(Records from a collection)
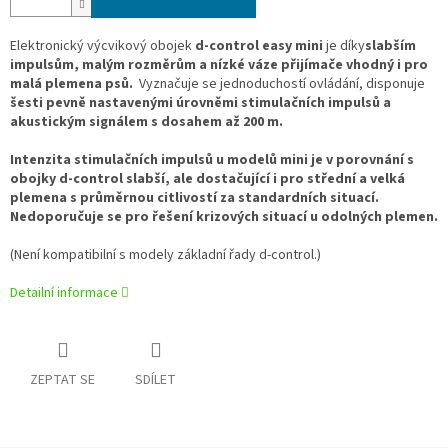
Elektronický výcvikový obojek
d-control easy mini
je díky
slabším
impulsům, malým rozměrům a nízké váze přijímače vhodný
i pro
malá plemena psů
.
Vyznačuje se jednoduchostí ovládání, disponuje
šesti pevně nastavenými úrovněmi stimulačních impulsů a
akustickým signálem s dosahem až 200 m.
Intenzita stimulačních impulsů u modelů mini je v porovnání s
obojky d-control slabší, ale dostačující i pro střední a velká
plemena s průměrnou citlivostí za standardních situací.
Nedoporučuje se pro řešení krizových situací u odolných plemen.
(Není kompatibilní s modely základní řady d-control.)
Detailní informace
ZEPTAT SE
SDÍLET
...
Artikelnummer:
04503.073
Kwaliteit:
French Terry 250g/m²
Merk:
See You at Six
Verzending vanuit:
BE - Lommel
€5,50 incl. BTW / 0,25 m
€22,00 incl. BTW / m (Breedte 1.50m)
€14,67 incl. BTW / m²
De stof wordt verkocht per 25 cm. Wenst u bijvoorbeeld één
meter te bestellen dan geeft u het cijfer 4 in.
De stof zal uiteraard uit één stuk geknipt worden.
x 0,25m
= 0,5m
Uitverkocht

**Goal of the exercise**:
Extract every line above that contains the word "control".

**Solution for this problem**:
d-control easy mini
obojky d-control slabší, ale dostačující i pro střední a velká
(Není kompatibilní s modely základní řady d-control.)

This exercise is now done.